• [EXERCISE AIM] Begin at the line below that holds "اقرأ المزيد" and end at the line that holds "Ihr sucht noch", transcribing each line exactly and skipping any picture.

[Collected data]
------------------------------------------------------------
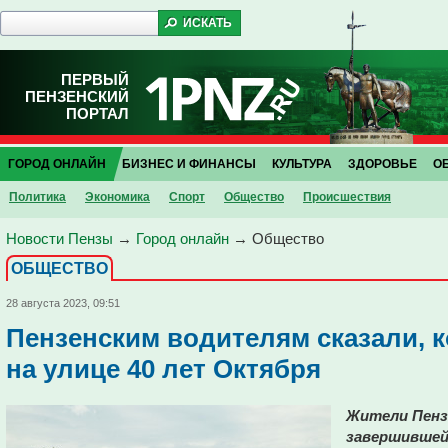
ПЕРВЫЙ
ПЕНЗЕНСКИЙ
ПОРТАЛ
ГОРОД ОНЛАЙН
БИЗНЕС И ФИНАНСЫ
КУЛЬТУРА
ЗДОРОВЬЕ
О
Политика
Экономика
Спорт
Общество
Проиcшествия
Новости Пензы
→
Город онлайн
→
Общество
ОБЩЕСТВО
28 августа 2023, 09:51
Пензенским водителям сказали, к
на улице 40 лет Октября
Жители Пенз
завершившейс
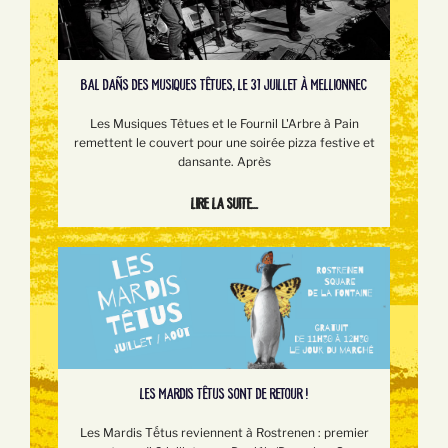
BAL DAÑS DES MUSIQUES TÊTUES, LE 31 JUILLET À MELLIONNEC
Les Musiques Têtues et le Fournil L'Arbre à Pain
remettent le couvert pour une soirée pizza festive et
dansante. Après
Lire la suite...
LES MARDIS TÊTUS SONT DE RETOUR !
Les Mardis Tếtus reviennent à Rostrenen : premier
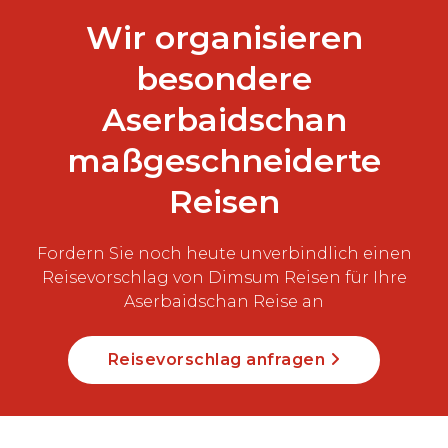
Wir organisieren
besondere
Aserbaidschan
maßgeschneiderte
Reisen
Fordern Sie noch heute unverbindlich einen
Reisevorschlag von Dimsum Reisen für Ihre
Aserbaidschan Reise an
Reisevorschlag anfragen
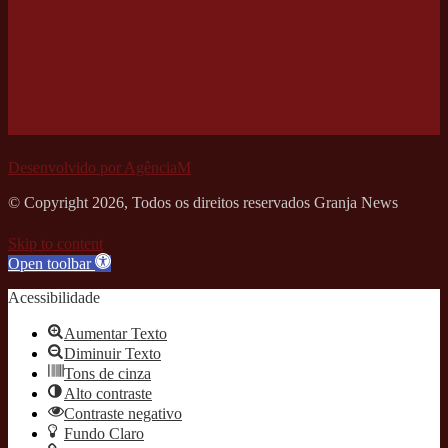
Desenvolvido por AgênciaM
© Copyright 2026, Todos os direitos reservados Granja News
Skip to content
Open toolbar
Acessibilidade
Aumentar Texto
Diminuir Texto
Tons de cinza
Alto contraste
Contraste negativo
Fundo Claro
------------------------------------------------------------
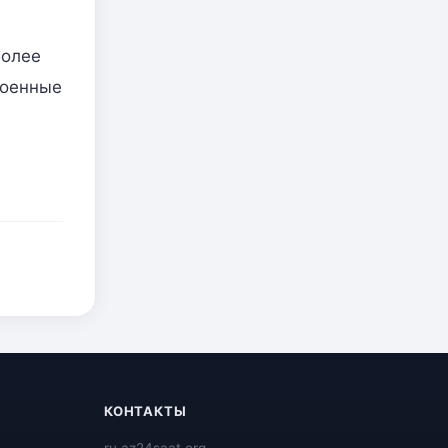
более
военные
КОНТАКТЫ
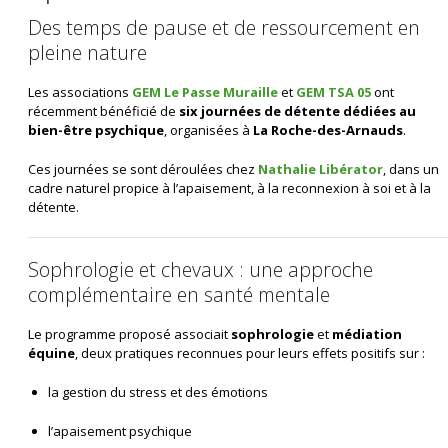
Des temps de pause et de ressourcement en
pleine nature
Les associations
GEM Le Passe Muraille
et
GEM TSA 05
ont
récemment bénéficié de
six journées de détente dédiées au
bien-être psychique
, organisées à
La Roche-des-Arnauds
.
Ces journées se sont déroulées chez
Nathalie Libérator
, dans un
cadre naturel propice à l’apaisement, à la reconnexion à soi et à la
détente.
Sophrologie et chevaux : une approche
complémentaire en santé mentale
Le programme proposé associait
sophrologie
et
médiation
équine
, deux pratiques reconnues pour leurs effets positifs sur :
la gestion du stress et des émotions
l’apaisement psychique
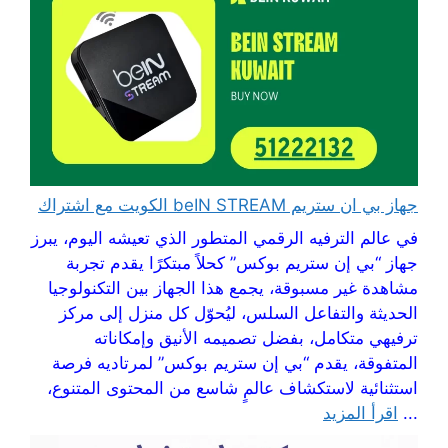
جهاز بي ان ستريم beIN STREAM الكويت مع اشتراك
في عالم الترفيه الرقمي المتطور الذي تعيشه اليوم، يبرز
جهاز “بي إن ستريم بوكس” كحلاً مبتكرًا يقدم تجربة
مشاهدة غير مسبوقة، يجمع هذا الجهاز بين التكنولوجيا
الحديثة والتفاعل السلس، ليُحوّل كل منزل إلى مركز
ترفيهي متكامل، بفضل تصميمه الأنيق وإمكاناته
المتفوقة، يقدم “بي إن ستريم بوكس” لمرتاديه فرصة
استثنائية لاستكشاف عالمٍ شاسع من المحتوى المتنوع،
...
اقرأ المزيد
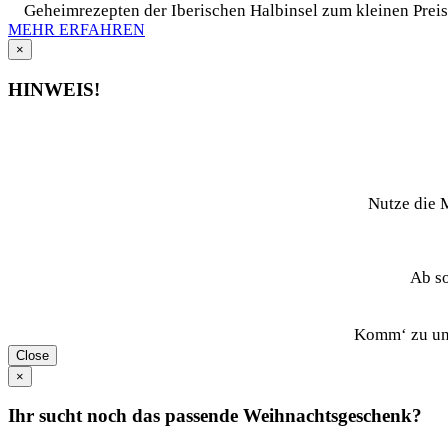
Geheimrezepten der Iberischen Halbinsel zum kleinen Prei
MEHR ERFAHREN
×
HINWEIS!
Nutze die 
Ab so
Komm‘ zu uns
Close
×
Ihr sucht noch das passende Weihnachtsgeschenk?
------------------------------------------------------------
• [ANSWER SPACE]
اقرأ المزيد
Geheimrezepten der Iberischen Halbinsel zum kleinen Prei
MEHR ERFAHREN
×
HINWEIS!
Nutze die 
Ab so
Komm‘ zu uns
Close
×
Ihr sucht noch das passende Weihnachtsgeschenk?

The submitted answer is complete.